◆ WORK TASK: Look for the line containing "explorerons les principes" and the line containing "Читать далее" in the entries below. Copy those two and all lines between them exactly, leaving out pictures.

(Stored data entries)
_ _ _ _ _ _ _

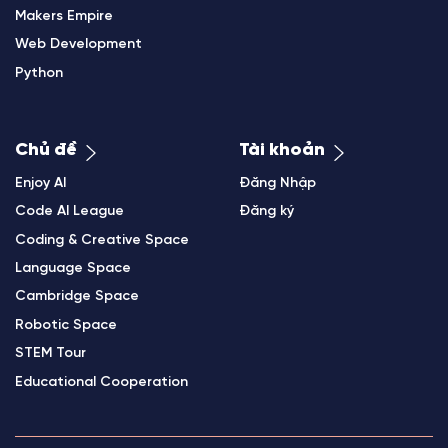
Makers Empire
Web Development
Python
Chủ đề
Tài khoản
Enjoy AI
Đăng Nhập
Code AI League
Đăng ký
Coding & Creative Space
Language Space
Cambridge Space
Robotic Space
STEM Tour
Educational Cooperation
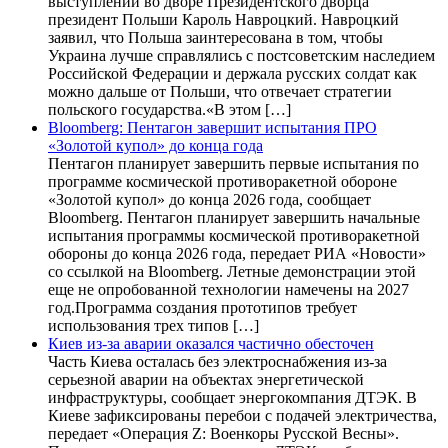
выступлении во дворе Президентского дворца
президент Польши Кароль Навроцкий. Навроцкий
заявил, что Польша заинтересована в том, чтобы
Украина лучше справлялись с постсоветским наследием
Российской Федерации и держала русских солдат как
можно дальше от Польши, что отвечает стратегии
польского государства.«В этом […]
Bloomberg: Пентагон завершит испытания ПРО
«Золотой купол» до конца года
Пентагон планирует завершить первые испытания по
программе космической противоракетной обороне
«Золотой купол» до конца 2026 года, сообщает
Bloomberg. Пентагон планирует завершить начальные
испытания программы космической противоракетной
обороны до конца 2026 года, передает РИА «Новости»
со ссылкой на Bloomberg. Летные демонстрации этой
еще не опробованной технологии намечены на 2027
год.Программа создания прототипов требует
использования трех типов […]
Киев из-за аварии оказался частично обесточен
Часть Киева осталась без электроснабжения из-за
серьезной аварии на объектах энергетической
инфраструктуры, сообщает энергокомпания ДТЭК. В
Киеве зафиксированы перебои с подачей электричества,
передает «Операция Z: Военкоры Русской Весны».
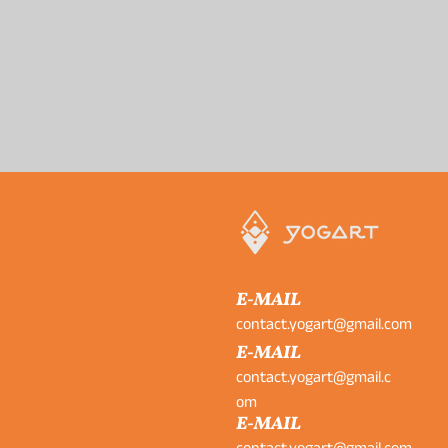
E-MAIL
contact.yogart@gmail.com
E-MAIL
contact.yogart@gmail.c
om
E-MAIL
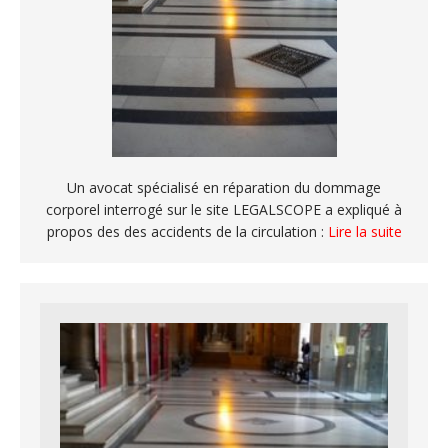
Un avocat spécialisé en réparation du dommage
corporel interrogé sur le site LEGALSCOPE a expliqué à
propos des des accidents de la circulation :
Lire la suite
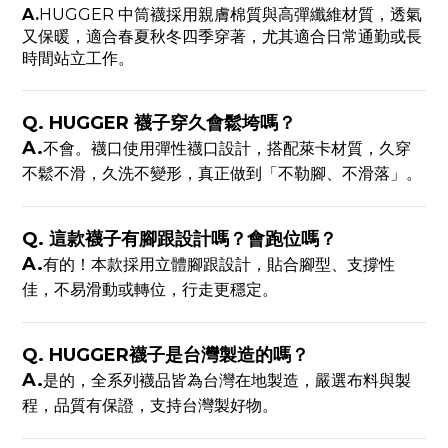
A.
HUGGER 中筒襪採用親膚棉質與高彈纖維材質，透氣
又保暖，適合春夏秋冬四季穿著，尤其適合日常通勤或長
時間站立工作。
Q. HUGGER 襪子穿久會鬆垮嗎？
A.
不會。襪口使用彈性襪口設計，搭配萊卡材質，久穿
不鬆不滑，久洗不變形，真正做到「不勒腳、不滑落」。
Q. 這款襪子有腳跟設計嗎？會跑位嗎？
A.
有的！本款採用
立體腳跟設計
，貼合腳型、支撐性
佳，不易滑動或轉位，行走更穩定。
Q. HUGGER襪子是台灣製造的嗎？
A.
是的，全系列襪品皆為
台灣在地製造
，嚴選布料與製
程，品質有保證，支持台灣製好物。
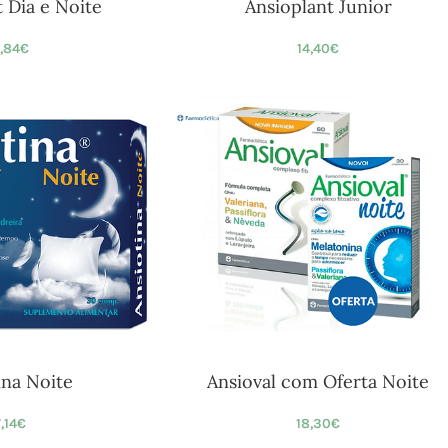
 Dia e Noite
Ansioplant Junior
,84
€
14,40
€
ina Noite
Ansioval com Oferta Noite
7,14
€
18,30
€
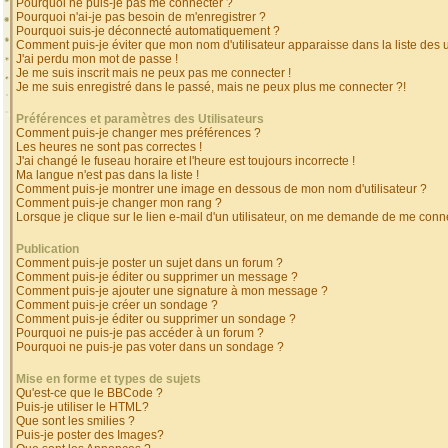
Pourquoi ne puis-je pas me connecter ?
Pourquoi n'ai-je pas besoin de m'enregistrer ?
Pourquoi suis-je déconnecté automatiquement ?
Comment puis-je éviter que mon nom d'utilisateur apparaisse dans la liste des ut
J'ai perdu mon mot de passe !
Je me suis inscrit mais ne peux pas me connecter !
Je me suis enregistré dans le passé, mais ne peux plus me connecter ?!
Préférences et paramètres des Utilisateurs
Comment puis-je changer mes préférences ?
Les heures ne sont pas correctes !
J'ai changé le fuseau horaire et l'heure est toujours incorrecte !
Ma langue n'est pas dans la liste !
Comment puis-je montrer une image en dessous de mon nom d'utilisateur ?
Comment puis-je changer mon rang ?
Lorsque je clique sur le lien e-mail d'un utilisateur, on me demande de me conne
Publication
Comment puis-je poster un sujet dans un forum ?
Comment puis-je éditer ou supprimer un message ?
Comment puis-je ajouter une signature à mon message ?
Comment puis-je créer un sondage ?
Comment puis-je éditer ou supprimer un sondage ?
Pourquoi ne puis-je pas accéder à un forum ?
Pourquoi ne puis-je pas voter dans un sondage ?
Mise en forme et types de sujets
Qu'est-ce que le BBCode ?
Puis-je utiliser le HTML?
Que sont les smilies ?
Puis-je poster des Images?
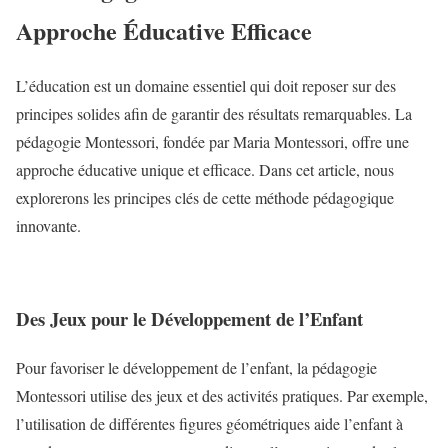
Approche Éducative Efficace
L’éducation est un domaine essentiel qui doit reposer sur des
principes solides afin de garantir des résultats remarquables. La
pédagogie Montessori, fondée par Maria Montessori, offre une
approche éducative unique et efficace. Dans cet article, nous
explorerons les principes clés de cette méthode pédagogique
innovante.
Des Jeux pour le Développement de l’Enfant
Pour favoriser le développement de l’enfant, la pédagogie
Montessori utilise des jeux et des activités pratiques. Par exemple,
l’utilisation de différentes figures géométriques aide l’enfant à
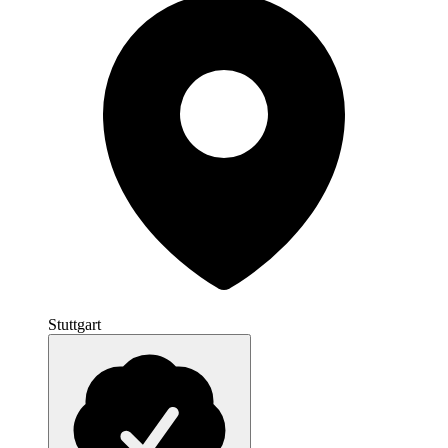
Stuttgart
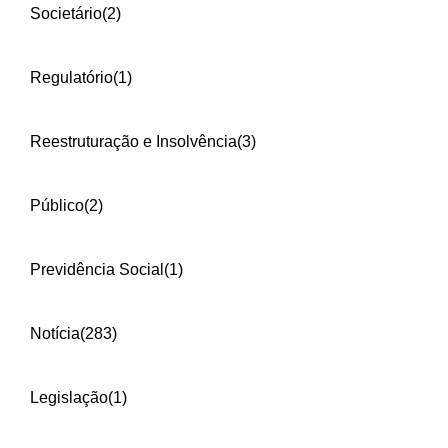
Societário
(2)
Regulatório
(1)
Reestruturação e Insolvência
(3)
Público
(2)
Previdência Social
(1)
Notícia
(283)
Legislação
(1)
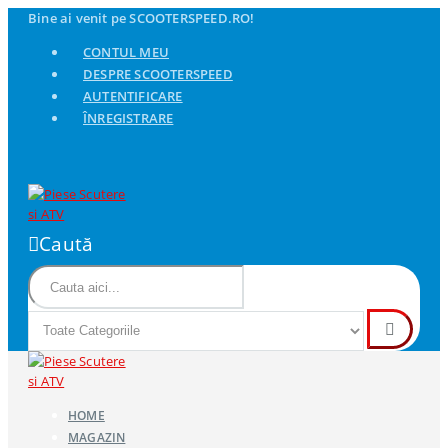
Bine ai venit pe SCOOTERSPEED.RO!
CONTUL MEU
DESPRE SCOOTERSPEED
AUTENTIFICARE
ÎNREGISTRARE
Caută
HOME
MAGAZIN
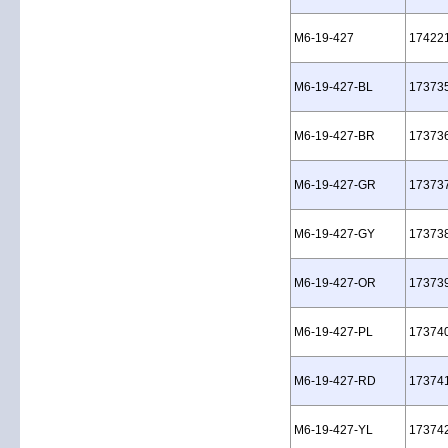
M6‑19‑427
17422
M6‑19‑427‑BL
17373
M6‑19‑427‑BR
17373
M6‑19‑427‑GR
17373
M6‑19‑427‑GY
17373
M6‑19‑427‑OR
17373
M6‑19‑427‑PL
17374
M6‑19‑427‑RD
17374
M6‑19‑427‑YL
17374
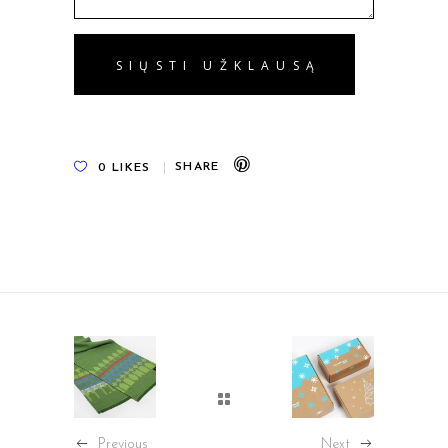
0
LIKES
Previous
Next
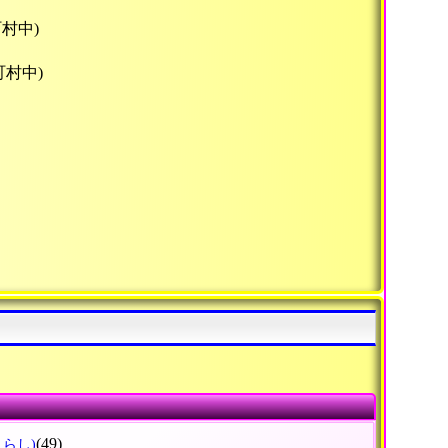
村中)
町村中)
(49)
くらし)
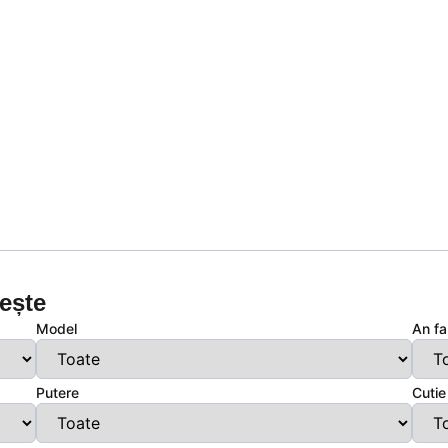
vește
Model
An fa
Putere
Cutie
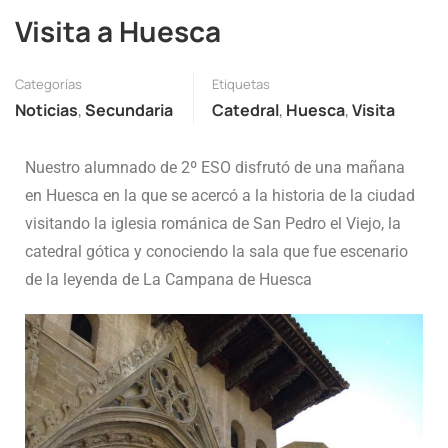
Visita a Huesca
Categorías
Etiquetas
Noticias
,
Secundaria
Catedral
,
Huesca
,
Visita
Nuestro alumnado de 2º ESO disfrutó de una mañana
en Huesca en la que se acercó a la historia de la ciudad
visitando la iglesia románica de San Pedro el Viejo, la
catedral gótica y conociendo la sala que fue escenario
de la leyenda de La Campana de Huesca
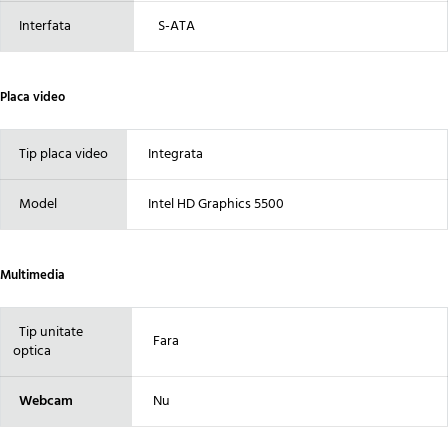
Interfata
S-ATA
Placa video
Tip placa video
Integrata
Model
Intel HD Graphics 5500
Multimedia
Tip unitate
Fara
optica
Webcam
Nu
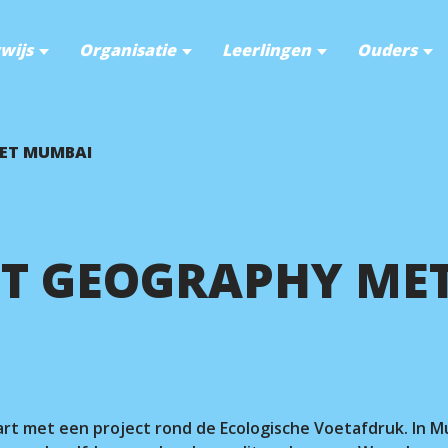
wijs
Organisatie
Leerlingen
Ouders
ET MUMBAI
CT GEOGRAPHY ME
r.
t met een project rond de Ecologische Voetafdruk. In M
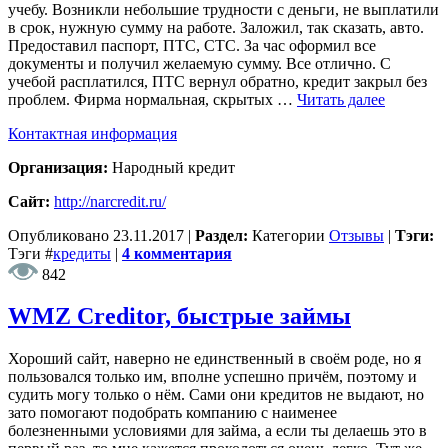
учебу. Возникли небольшие трудности с деньги, не выплатили
в срок, нужную сумму на работе. Заложил, так сказать, авто.
Предоставил паспорт, ПТС, СТС. За час оформил все
документы и получил желаемую сумму. Все отлично. С
учебой расплатился, ПТС вернул обратно, кредит закрыл без
проблем. Фирма нормальная, скрытых …
Читать далее
Контактная информация
Организация:
Народный кредит
Сайт:
http://narcredit.ru/
Опубликовано
23.11.2017
|
Раздел:
Категории
Отзывы
|
Тэги:
Тэги
#
кредиты
|
4 комментария
842
WMZ Creditor, быстрые займы
Хороший сайт, наверно не единственный в своём роде, но я
пользовался только им, вполне успешно причём, поэтому и
судить могу только о нём. Сами они кредитов не выдают, но
зато помогают подобрать компанию с наименее
болезненными условиями для займа, а если ты делаешь это в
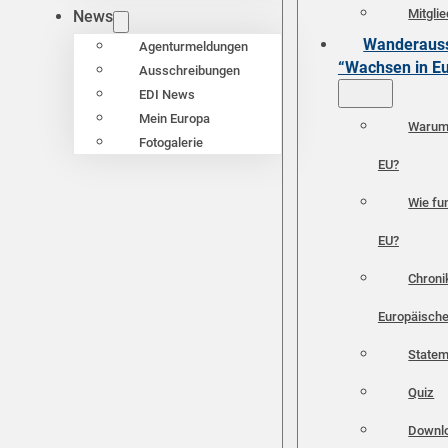
Mitgli
News
Wanderauss
Agenturmeldungen
“Wachsen in E
Ausschreibungen
EDI News
Mein Europa
Warum 
Fotogalerie
EU?
Wie fun
EU?
Chroni
Europäische
Statem
Quiz
Downl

_ _ _ _ _ _ _

◆ YOUR RESPONSE:
explorerons les principes clés de cette méthode pédagogique
innovante.
Des Jeux pour le Développement de l’Enfant
Pour favoriser le développement de l’enfant, la pédagogie
Montessori utilise des jeux et des activités pratiques. Par exemple,
l’utilisation de différentes figures géométriques aide l’enfant à
Stuttgart
Societário
(2)
Regulatório
(1)
Reestruturação e Insolvência
(3)
Público
(2)
Previdência Social
(1)
Notícia
(283)
Legislação
(1)
Bine ai venit pe SCOOTERSPEED.RO!
CONTUL MEU
DESPRE SCOOTERSPEED
AUTENTIFICARE
ÎNREGISTRARE
Caută
HOME
MAGAZIN
M6‑19‑427
17422
M6‑19‑427‑BL
17373
M6‑19‑427‑BR
17373
M6‑19‑427‑GR
17373
M6‑19‑427‑GY
17373
M6‑19‑427‑OR
17373
M6‑19‑427‑PL
17374
M6‑19‑427‑RD
17374
M6‑19‑427‑YL
17374
0
LIKES
Previous
Next
村中)
町村中)
(49)
くらし)
vește
Model
An fa
Putere
Cutie
Visita a Huesca
Categorías
Etiquetas
Noticias
,
Secundaria
Catedral
,
Huesca
,
Visita
Nuestro alumnado de 2º ESO disfrutó de una mañana
en Huesca en la que se acercó a la historia de la ciudad
visitando la iglesia románica de San Pedro el Viejo, la
catedral gótica y conociendo la sala que fue escenario
de la leyenda de La Campana de Huesca
Interfata
S-ATA
Placa video
Tip placa video
Integrata
Model
Intel HD Graphics 5500
Multimedia
Tip unitate
Fara
optica
Webcam
Nu
wijs
Organisatie
Leerlingen
Ouders
ET MUMBAI
CT GEOGRAPHY ME
r.
t met een project rond de Ecologische Voetafdruk. In M
учебу. Возникли небольшие трудности с деньги, не выплатили
в срок, нужную сумму на работе. Заложил, так сказать, авто.
Предоставил паспорт, ПТС, СТС. За час оформил все
документы и получил желаемую сумму. Все отлично. С
учебой расплатился, ПТС вернул обратно, кредит закрыл без
проблем. Фирма нормальная, скрытых …
Читать далее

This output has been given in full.